22 nm Larrabee

Okay, I had no idea you could use a vector field as a memory offset for a contiguous load. Could you show where in the reference manual this is specified? Is there a way to pick which field or is it the first one or something like that?
I don't think such an instruction exists. I believe Gipsel was describing the functionality from a conceptual point of view. That is, if such instruction existed, it would mainly be a matter of collecting all other elements in the same cache line, and updating the mask register, to implement Knights Corner's gather.
 
@Exophase:
I was basically saying, that a gather in the worst case is probably not much faster than if you would manually and individually load all elements (and you could save the loop, which runs 16 iterations in the worst case with gather).

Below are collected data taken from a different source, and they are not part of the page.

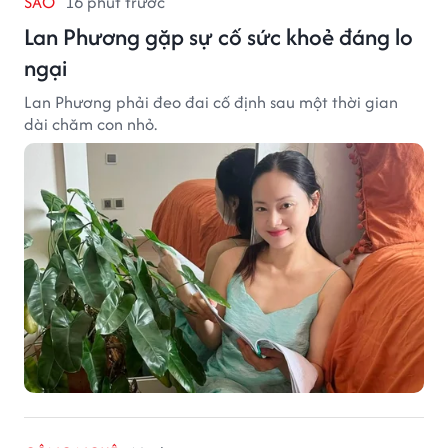
SAO
16 phút trước
Lan Phương gặp sự cố sức khoẻ đáng lo
ngại
Lan Phương phải đeo đai cố định sau một thời gian
dài chăm con nhỏ.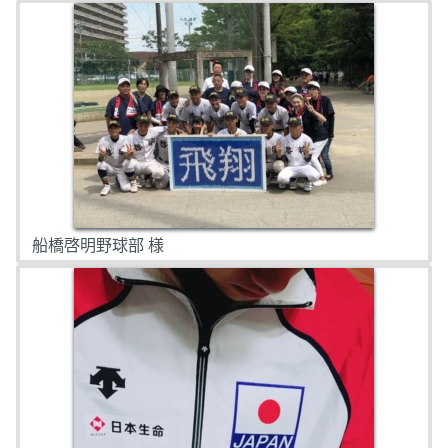
船橋啓明野球部 様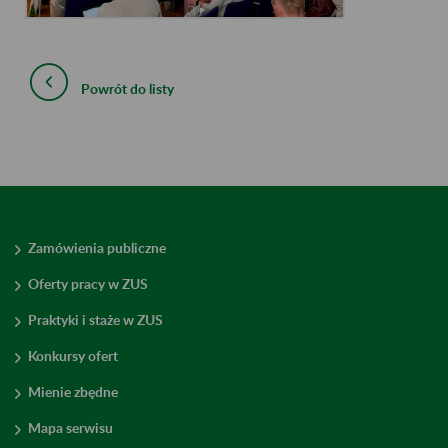
Powrót do listy
Zamówienia publiczne
Oferty pracy w ZUS
Praktyki i staże w ZUS
Konkursy ofert
Mienie zbędne
Mapa serwisu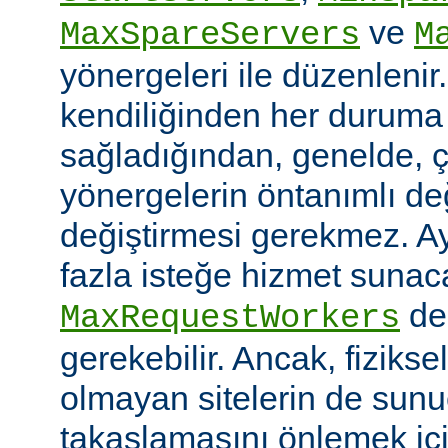
ve
MaxSpareServers
M
yönergeleri ile düzenlenir
kendiliğinden her duruma
sağladığından, genelde, ç
yönergelerin öntanımlı değ
değiştirmesi gerekmez. A
fazla isteğe hizmet sunaca
değ
MaxRequestWorkers
gerekebilir. Ancak, fiziksel
olmayan sitelerin de sunu
takaslamasını önlemek iç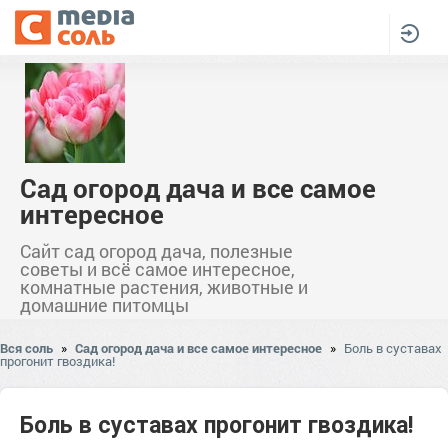
Сад огород дача и все самое
интересное
Сайт сад огород дача, полезные
советы и всё самое интересное,
комнатные растения, животные и
домашние питомцы
Вся соль
»
Сад огород дача и все самое интересное
»
Боль в суставах
прогонит гвоздика!
Боль в суставах прогонит гвоздика!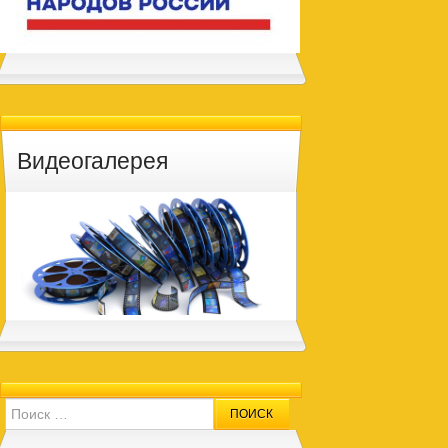
Видеогалерея
Search for: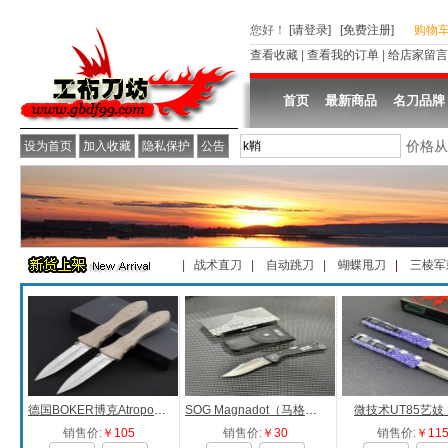
您好
！
[请登录]
[免费注册]
购物
查看收藏
|
查看我的订单
|
给店家留言
首页
最新商品
名刀品牌
价格
设为首页
加入收藏
隐私保护
公告
| 战术直刀 |
自动跳刀 |
蝴蝶甩刀
|
三棱军
德国BOKER博克Atropos折叠刀
SOG Magnadot（马格那点）
微技术UT85艺妓
销售价:
￥105
销售价:
￥30
销售价:
￥11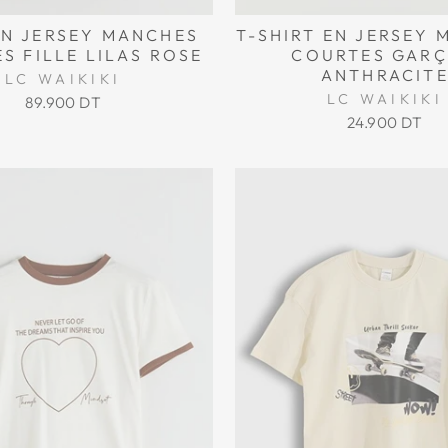
EN JERSEY MANCHES
T-SHIRT EN JERSEY
S FILLE LILAS ROSE
COURTES GAR
ANTHRACIT
LC WAIKIKI
LC WAIKIKI
89.900 DT
24.900 DT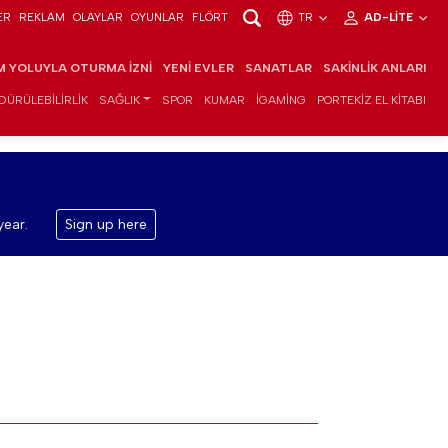
ER
REKLAM
OLAYLAR
OYUNLAR
FLÖRT
TR
AD-LITE
IM YOLUYLA OTURMA İZNI
YENI EVLER
SANATLAR
SAKINLIK ANLARI
DÜRÜLEBILIRLIK
SAĞLIK
SPOR
KUMAR
IGAMING
PORTEKIZ EL KITABI
year.
Sign up here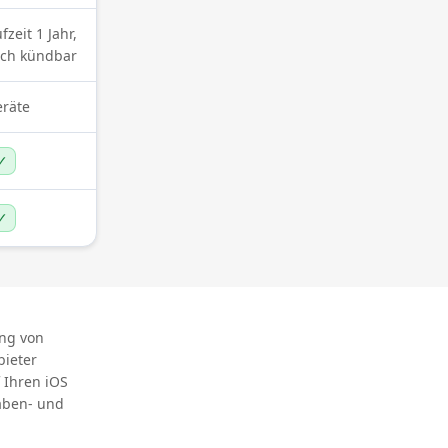
zeit 1 Jahr,
nicht notwendig
ich kündbar
eräte
5 Geräte
✓
✓
✓
✕
ung von
bieter
 Ihren iOS
gaben- und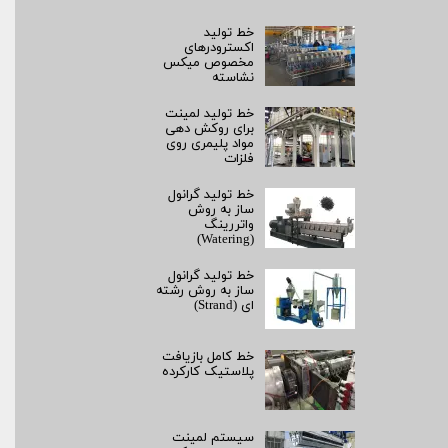
خط تولید
اکسترودرهای
مخصوص میکس
نشاسته
خط تولید لمینت
برای روکش‌ دهی
مواد پلیمری روی
فلزات
خط تولید گرانول
ساز به روش
واتررینگ
(Watering)
خط تولید گرانول
ساز به روش رشته‌
ای (Strand)
خط کامل بازیافت
پلاستیک کارکرده
سیستم لمینت‌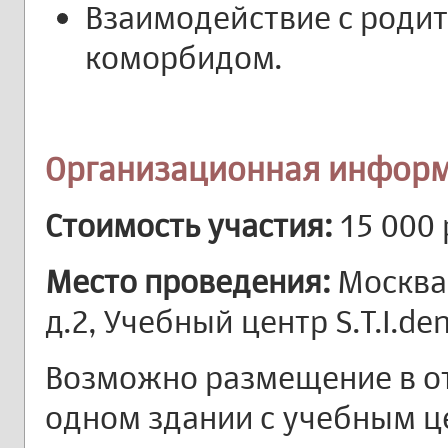
Взаимодействие с родит
коморбидом.
Организационная информ
Стоимость участия:
15 000 
Место проведения:
Москва,
д.2, Учебный центр S.T.I.de
Возможно размещение в от
одном здании с учебным ц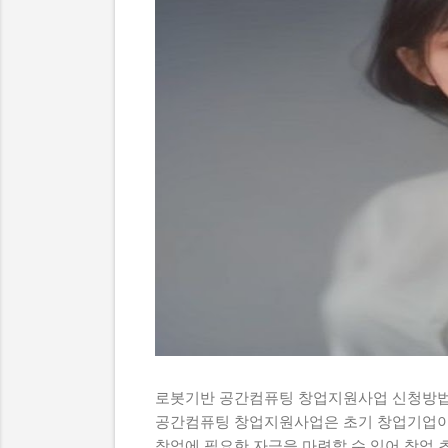
로봇기반 공간컴퓨팅 창업지원사업 신청방법
공간컴퓨팅 창업지원사업은 초기 창업기업이
창업에 필요한 자금을 마련할 수 있어 창업 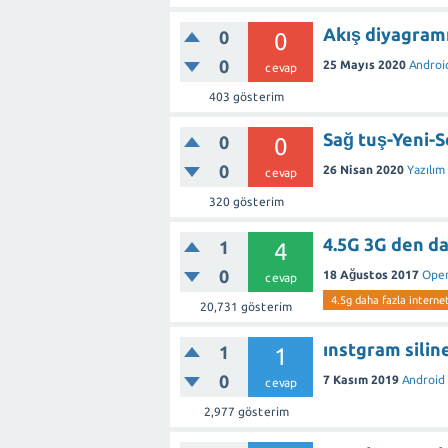
Akış diyagram
0
0
0
25 Mayıs 2020
Androi
cevap
403
gösterim
Sağ tuş-Yeni-
0
0
0
26 Nisan 2020
Yazılım
cevap
320
gösterim
4.5G 3G den da
1
4
0
18 Ağustos 2017
Oper
cevap
4.5g daha fazla internet
20,731
gösterim
ınstgram silin
1
1
0
7 Kasım 2019
Android 
cevap
2,977
gösterim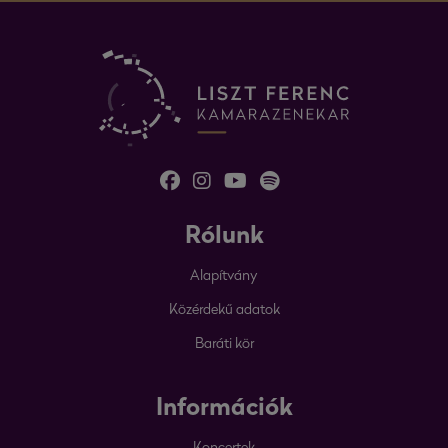
Rólunk
Alapítvány
Közérdekű adatok
Baráti kör
Információk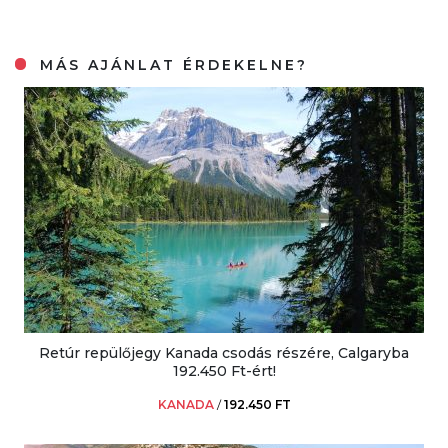
MÁS AJÁNLAT ÉRDEKELNE?
Retúr repülőjegy Kanada csodás részére, Calgaryba
192.450 Ft-ért!
KANADA
/
192.450 FT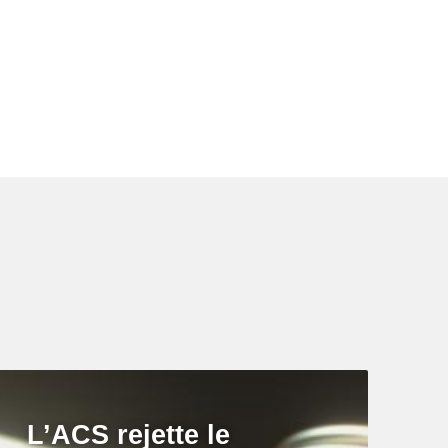
L’ACS rejette le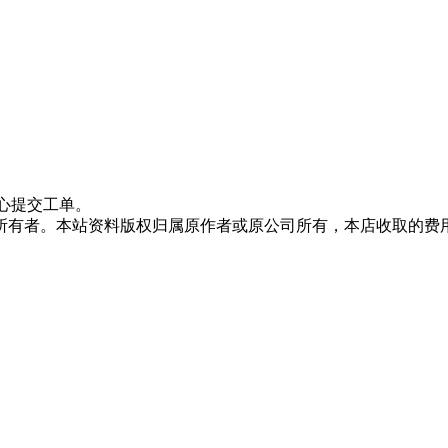
心提交工单。
所有者。本站资料版权归属原作者或原公司所有，本店收取的费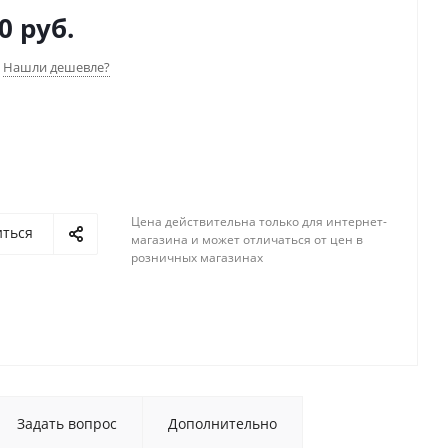
износостойкого ПВХ. Купить ледянку можно как на
0 руб.
к и приехав в наш магазин недалеко от станций метро
кое поле" и МЦК "Зорге".
Нашли дешевле?
Цена действительна только для интернет-
иться
магазина и может отличаться от цен в
розничных магазинах
Задать вопрос
Дополнительно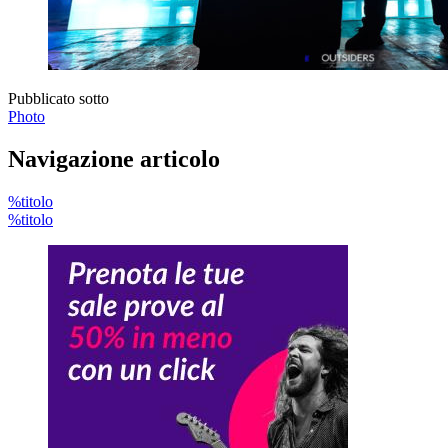
Pubblicato sotto
Photo
Navigazione articolo
%titolo
%titolo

The reason it would not work that well is just the impossibility to manipulate the write masks in an efficient way (you can't just use an immediate or a scalar reg as an writemask or manipulate a write mask directly with a bitshift).
But what you said would be the major hindrance (individualle moving the offsets of each element from the vector regs to scalar regs) isn't that much of a problem in my opinion. It's a single vector move to memory (L1-D$) and loading it afterwards to use it as (part of the) address for the broadcast instruction. It is highly probable that one can have one vector load op (the broadcast instructions are running through the vector pipe) and one scalar load running in parallel. Would have been pretty fast in this case if KC would allow immediates as masks.
 
Okay, I think I understand why I was confused - I didn't realize broadcasts came from memory instead of scalar registers. So your proposed loop is like this:

Code:
vmov(offsets_array, vector_offsets);
for(i = 0; i < 8; i++)
{
  int offset = offsets_array[i];
  vbroadcastss(dest_vector, &(base[offset]), vector_mask_field(i));
}

But I'm not convinced that these two loads can actually be performed in parallel. Do you have any information that the cache can perform two line loads for vector and scalar in one cycle? Even then, we'd have to know that the broadcast uses the vector load..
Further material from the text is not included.